## Work instructions
All of the data that follows should be retyped exactly, please, except the pictures.
++++ Extracted records ++++
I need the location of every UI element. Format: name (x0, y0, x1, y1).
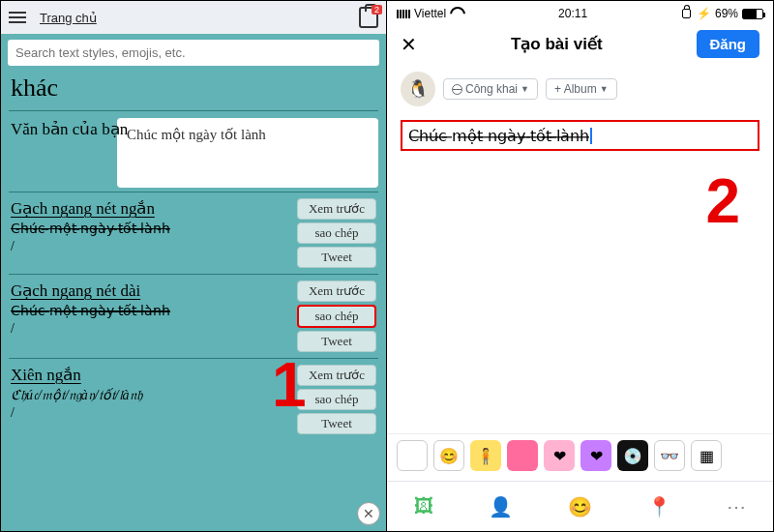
bg-option[interactable]: ▦ (691, 440, 722, 471)
battery-icon (742, 9, 763, 19)
carrier-label: Viettel (414, 7, 446, 20)
wifi-icon (450, 9, 463, 18)
bg-option[interactable] (397, 440, 428, 471)
style-slash: / (11, 320, 291, 338)
facebook-composer: Viettel 20:11 ⚡ 69% ✕ Tạo bài viết Đăng … (387, 1, 773, 531)
preview-button[interactable]: Xem trước (297, 198, 376, 220)
close-icon[interactable]: ✕ (401, 33, 417, 56)
chevron-down-icon: ▼ (600, 84, 609, 94)
composer-title: Tạo bài viết (511, 34, 603, 54)
style-sample: C̵h̵ú̵c̵ ̵m̵ộ̵t̵ ̵n̵g̵à̵y̵ ̵t̵ố̵t̵ ̵l̵à̵… (11, 221, 291, 238)
style-row-long-strike: Gạch ngang nét dài C̶h̶ú̶c̶ ̶m̶ộ̶t̶ ̶n̶g… (1, 275, 386, 358)
lock-icon (682, 9, 691, 18)
globe-icon (452, 84, 462, 95)
tweet-button[interactable]: Tweet (297, 247, 376, 268)
tweet-button[interactable]: Tweet (297, 331, 376, 352)
bg-option[interactable]: 🧍 (470, 440, 501, 471)
bg-option[interactable]: 💿 (617, 440, 648, 471)
input-section: Văn bản của bạn Chúc một ngày tốt lành (1, 111, 386, 192)
copy-button[interactable]: sao chép (297, 222, 376, 244)
album-selector[interactable]: + Album ▼ (546, 78, 617, 100)
avatar[interactable]: 🐧 (401, 72, 435, 106)
more-icon[interactable]: ⋯ (727, 495, 746, 518)
text-style-app: Trang chủ 2 khác Văn bản của bạn Chúc mộ… (1, 1, 387, 531)
signal-icon (397, 10, 410, 18)
copy-button[interactable]: sao chép (297, 305, 376, 328)
menu-icon[interactable] (9, 12, 26, 23)
style-title: Gạch ngang nét ngắn (11, 198, 291, 219)
composer-toolbar: 🖼 👤 😊 📍 ⋯ (387, 481, 773, 531)
style-title: Gạch ngang nét dài (11, 281, 291, 301)
annotation-2: 2 (705, 165, 740, 237)
style-row-short-strike: Gạch ngang nét ngắn C̵h̵ú̵c̵ ̵m̵ộ̵t̵ ̵n̵… (1, 192, 386, 274)
style-row-slant-short: Xiên ngắn ℭ𝔥ú𝔠/𝔪ộ𝔱/𝔫𝔤à𝔶/𝔱ố𝔱/𝔩à𝔫𝔥 / Xem t… (1, 359, 386, 440)
style-slash: / (11, 238, 291, 255)
copy-button[interactable]: sao chép (297, 389, 376, 410)
annotation-1: 1 (272, 349, 307, 421)
post-button[interactable]: Đăng (697, 30, 760, 58)
user-text-input[interactable]: Chúc một ngày tốt lành (117, 118, 378, 188)
composer-meta: 🐧 Công khai ▼ + Album ▼ (387, 66, 773, 112)
home-link[interactable]: Trang chủ (40, 11, 97, 25)
composer-header: ✕ Tạo bài viết Đăng (387, 22, 773, 66)
bg-option[interactable]: ❤ (580, 440, 611, 471)
bg-option[interactable]: ❤ (544, 440, 575, 471)
charging-icon: ⚡ (697, 7, 711, 20)
bg-option[interactable] (507, 440, 538, 471)
emoji-icon[interactable]: 😊 (568, 495, 592, 518)
bg-option[interactable]: 😊 (433, 440, 464, 471)
chevron-down-icon: ▼ (521, 84, 529, 94)
clock: 20:11 (558, 7, 587, 20)
preview-button[interactable]: Xem trước (297, 281, 376, 302)
close-floating-button[interactable]: ✕ (357, 502, 380, 525)
style-sample: ℭ𝔥ú𝔠/𝔪ộ𝔱/𝔫𝔤à𝔶/𝔱ố𝔱/𝔩à𝔫𝔥 (11, 387, 291, 404)
search-input[interactable] (8, 40, 379, 66)
audience-selector[interactable]: Công khai ▼ (443, 78, 538, 100)
background-picker: 😊🧍❤❤💿👓▦ (387, 433, 773, 477)
preview-button[interactable]: Xem trước (297, 365, 376, 386)
style-sample: C̶h̶ú̶c̶ ̶m̶ộ̶t̶ ̶n̶g̶à̶y̶ ̶t̶ố̶t̶ ̶l̶à̶… (11, 303, 291, 320)
status-bar: Viettel 20:11 ⚡ 69% (387, 1, 773, 22)
clipboard-icon[interactable]: 2 (359, 7, 378, 28)
style-slash: / (11, 404, 291, 422)
tweet-button[interactable]: Tweet (297, 413, 376, 434)
location-icon[interactable]: 📍 (647, 495, 671, 518)
style-title: Xiên ngắn (11, 365, 291, 385)
photo-icon[interactable]: 🖼 (414, 495, 433, 517)
top-bar: Trang chủ 2 (1, 1, 386, 34)
compose-text[interactable]: C̶h̶ú̶c̶ ̶m̶ộ̶t̶ ̶n̶g̶à̶y̶ ̶t̶ố̶t̶ ̶l̶à̶… (401, 120, 759, 151)
battery-percent: 69% (715, 7, 738, 20)
notification-badge: 2 (372, 5, 382, 15)
section-heading: khác (1, 72, 386, 110)
bg-option[interactable]: 👓 (654, 440, 685, 471)
tag-people-icon[interactable]: 👤 (489, 495, 513, 518)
++++
## Reply to the exercise
I need the location of every UI element. Format: name (x0, y0, x1, y1).
bg-option[interactable]: ▦ (691, 440, 722, 471)
battery-icon (742, 9, 763, 19)
carrier-label: Viettel (414, 7, 446, 20)
wifi-icon (450, 9, 463, 18)
bg-option[interactable] (397, 440, 428, 471)
style-slash: / (11, 320, 291, 338)
facebook-composer: Viettel 20:11 ⚡ 69% ✕ Tạo bài viết Đăng … (387, 1, 773, 531)
preview-button[interactable]: Xem trước (297, 198, 376, 220)
close-icon[interactable]: ✕ (401, 33, 417, 56)
chevron-down-icon: ▼ (600, 84, 609, 94)
composer-title: Tạo bài viết (511, 34, 603, 54)
style-sample: C̵h̵ú̵c̵ ̵m̵ộ̵t̵ ̵n̵g̵à̵y̵ ̵t̵ố̵t̵ ̵l̵à̵… (11, 221, 291, 238)
style-row-long-strike: Gạch ngang nét dài C̶h̶ú̶c̶ ̶m̶ộ̶t̶ ̶n̶g… (1, 275, 386, 358)
lock-icon (682, 9, 691, 18)
globe-icon (452, 84, 462, 95)
tweet-button[interactable]: Tweet (297, 247, 376, 268)
tweet-button[interactable]: Tweet (297, 331, 376, 352)
bg-option[interactable]: 🧍 (470, 440, 501, 471)
bg-option[interactable]: 💿 (617, 440, 648, 471)
input-section: Văn bản của bạn Chúc một ngày tốt lành (1, 111, 386, 192)
copy-button[interactable]: sao chép (297, 222, 376, 244)
album-selector[interactable]: + Album ▼ (546, 78, 617, 100)
avatar[interactable]: 🐧 (401, 72, 435, 106)
more-icon[interactable]: ⋯ (727, 495, 746, 518)
text-style-app: Trang chủ 2 khác Văn bản của bạn Chúc mộ… (1, 1, 387, 531)
signal-icon (397, 10, 410, 18)
copy-button[interactable]: sao chép (297, 305, 376, 328)
menu-icon[interactable] (9, 12, 26, 23)
style-title: Gạch ngang nét ngắn (11, 198, 291, 219)
composer-toolbar: 🖼 👤 😊 📍 ⋯ (387, 481, 773, 531)
style-title: Gạch ngang nét dài (11, 281, 291, 301)
annotation-2: 2 (705, 165, 740, 237)
style-row-short-strike: Gạch ngang nét ngắn C̵h̵ú̵c̵ ̵m̵ộ̵t̵ ̵n̵… (1, 192, 386, 274)
style-row-slant-short: Xiên ngắn ℭ𝔥ú𝔠/𝔪ộ𝔱/𝔫𝔤à𝔶/𝔱ố𝔱/𝔩à𝔫𝔥 / Xem t… (1, 359, 386, 440)
style-slash: / (11, 238, 291, 255)
copy-button[interactable]: sao chép (297, 389, 376, 410)
annotation-1: 1 (272, 349, 307, 421)
post-button[interactable]: Đăng (697, 30, 760, 58)
user-text-input[interactable]: Chúc một ngày tốt lành (117, 118, 378, 188)
composer-meta: 🐧 Công khai ▼ + Album ▼ (387, 66, 773, 112)
home-link[interactable]: Trang chủ (40, 11, 97, 25)
composer-header: ✕ Tạo bài viết Đăng (387, 22, 773, 66)
bg-option[interactable]: ❤ (580, 440, 611, 471)
bg-option[interactable]: ❤ (544, 440, 575, 471)
charging-icon: ⚡ (697, 7, 711, 20)
bg-option[interactable] (507, 440, 538, 471)
emoji-icon[interactable]: 😊 (568, 495, 592, 518)
bg-option[interactable]: 😊 (433, 440, 464, 471)
chevron-down-icon: ▼ (521, 84, 529, 94)
clock: 20:11 (558, 7, 587, 20)
preview-button[interactable]: Xem trước (297, 281, 376, 302)
close-floating-button[interactable]: ✕ (357, 502, 380, 525)
style-sample: ℭ𝔥ú𝔠/𝔪ộ𝔱/𝔫𝔤à𝔶/𝔱ố𝔱/𝔩à𝔫𝔥 (11, 387, 291, 404)
search-input[interactable] (8, 40, 379, 66)
audience-selector[interactable]: Công khai ▼ (443, 78, 538, 100)
background-picker: 😊🧍❤❤💿👓▦ (387, 433, 773, 477)
preview-button[interactable]: Xem trước (297, 365, 376, 386)
style-sample: C̶h̶ú̶c̶ ̶m̶ộ̶t̶ ̶n̶g̶à̶y̶ ̶t̶ố̶t̶ ̶l̶à̶… (11, 303, 291, 320)
status-bar: Viettel 20:11 ⚡ 69% (387, 1, 773, 22)
clipboard-icon[interactable]: 2 (359, 7, 378, 28)
style-slash: / (11, 404, 291, 422)
tweet-button[interactable]: Tweet (297, 413, 376, 434)
location-icon[interactable]: 📍 (647, 495, 671, 518)
style-title: Xiên ngắn (11, 365, 291, 385)
photo-icon[interactable]: 🖼 (414, 495, 433, 517)
top-bar: Trang chủ 2 (1, 1, 386, 34)
compose-text[interactable]: C̶h̶ú̶c̶ ̶m̶ộ̶t̶ ̶n̶g̶à̶y̶ ̶t̶ố̶t̶ ̶l̶à̶… (401, 120, 759, 151)
battery-percent: 69% (715, 7, 738, 20)
notification-badge: 2 (372, 5, 382, 15)
section-heading: khác (1, 72, 386, 110)
bg-option[interactable]: 👓 (654, 440, 685, 471)
tag-people-icon[interactable]: 👤 (489, 495, 513, 518)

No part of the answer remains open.